Everything We Learned About In-Memory Data Layout While Building VoltDB
The team behind the H-Store academic database and the VoltDB commercial database have been building and refining in-memory data storage for nearly ten years now, trying many different ways to organize data in memory. We’ve had successes and failures, and also lots of fascinating experiments. While we still have unanswered questions and ongoing experiments, this talk will share the highlights of what we have learned so far. It will be technical in nature and useful to those who store lots of data in memory as well as those who simply want to appreciate what goes into solving problems like these.
We will start with defining ways to measure success beyond finding balance between speed, compactness and parallelism. Specifically, which consequences of our layout choices make customers successful?
Next, what types of layout choices make sense for different workloads? Beyond columns versus rows, we’ll discuss covering indexes, fixed vs variable size rows, dealing with 8-byte pointers, and mutable vs immutable data. We’ll ask what makes sense for uniform access, and what make sense when data is divisible into hot and cold segments. How do decisions change when workloads need to scan many tuples? When does it make sense to keep multiple copies of data in a different format? Does it ever make sense to cache in-memory data?
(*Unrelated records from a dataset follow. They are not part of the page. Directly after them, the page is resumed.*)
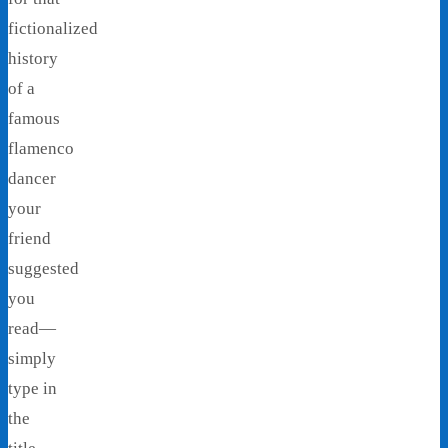
fictionalized
history
of a
famous
flamenco
dancer
your
friend
suggested
you
read—
simply
type in
the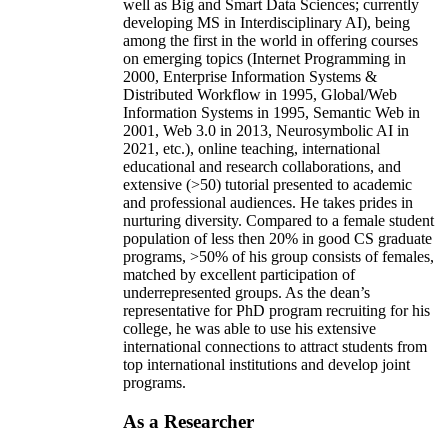
well as Big and Smart Data Sciences; currently
developing MS in Interdisciplinary AI), being
among the first in the world in offering courses
on emerging topics (Internet Programming in
2000, Enterprise Information Systems &
Distributed Workflow in 1995, Global/Web
Information Systems in 1995, Semantic Web in
2001, Web 3.0 in 2013, Neurosymbolic AI in
2021, etc.), online teaching, international
educational and research collaborations, and
extensive (>50) tutorial presented to academic
and professional audiences. He takes prides in
nurturing diversity. Compared to a female student
population of less then 20% in good CS graduate
programs, >50% of his group consists of females,
matched by excellent participation of
underrepresented groups. As the dean’s
representative for PhD program recruiting for his
college, he was able to use his extensive
international connections to attract students from
top international institutions and develop joint
programs.
As a Researcher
Finally, and this will be the fun part, what are the traps and pitfalls to avoid? This talk will touch on garbage collection mitigation, fragmentation of mutable data, the traps of third-party code and other problems we’ve run into over the years.
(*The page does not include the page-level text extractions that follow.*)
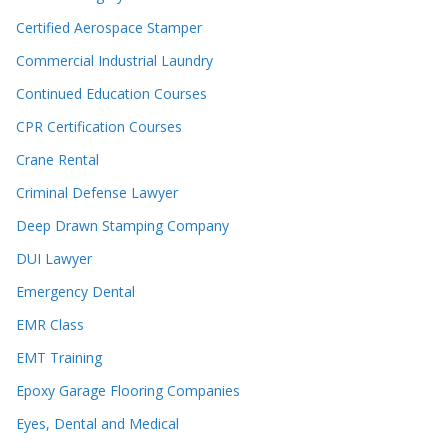
Certified Aerospace Stamper
Commercial Industrial Laundry
Continued Education Courses
CPR Certification Courses
Crane Rental
Criminal Defense Lawyer
Deep Drawn Stamping Company
DUI Lawyer
Emergency Dental
EMR Class
EMT Training
Epoxy Garage Flooring Companies
Eyes, Dental and Medical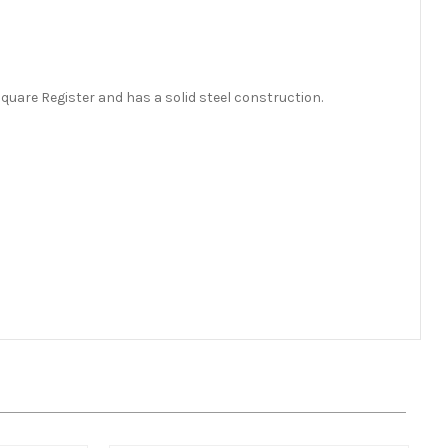
quare Register and has a solid steel construction.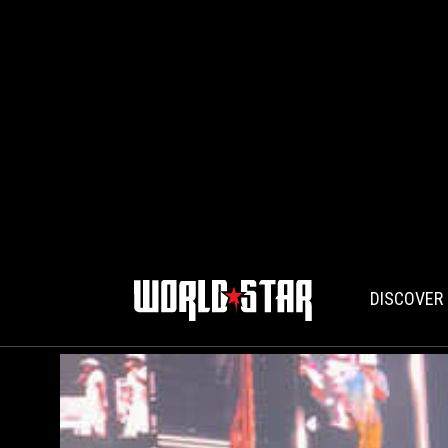
DISCOVER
John Hugg has spent his entire career working with databases and information management at a number of startups including Vertica Systems and now VoltDB. As the founding engineer at VoltDB, he was involved in all of the key early design decisions and worked collaboratively with the new VoltDB team as well as academic researchers exploring similar problems. In addition to his engineering role, John has become a primary evangelist for the technology, speaking at conferences worldwide and authoring blog posts on VoltDB, as well as on the state of OLTP and stream processing broadly.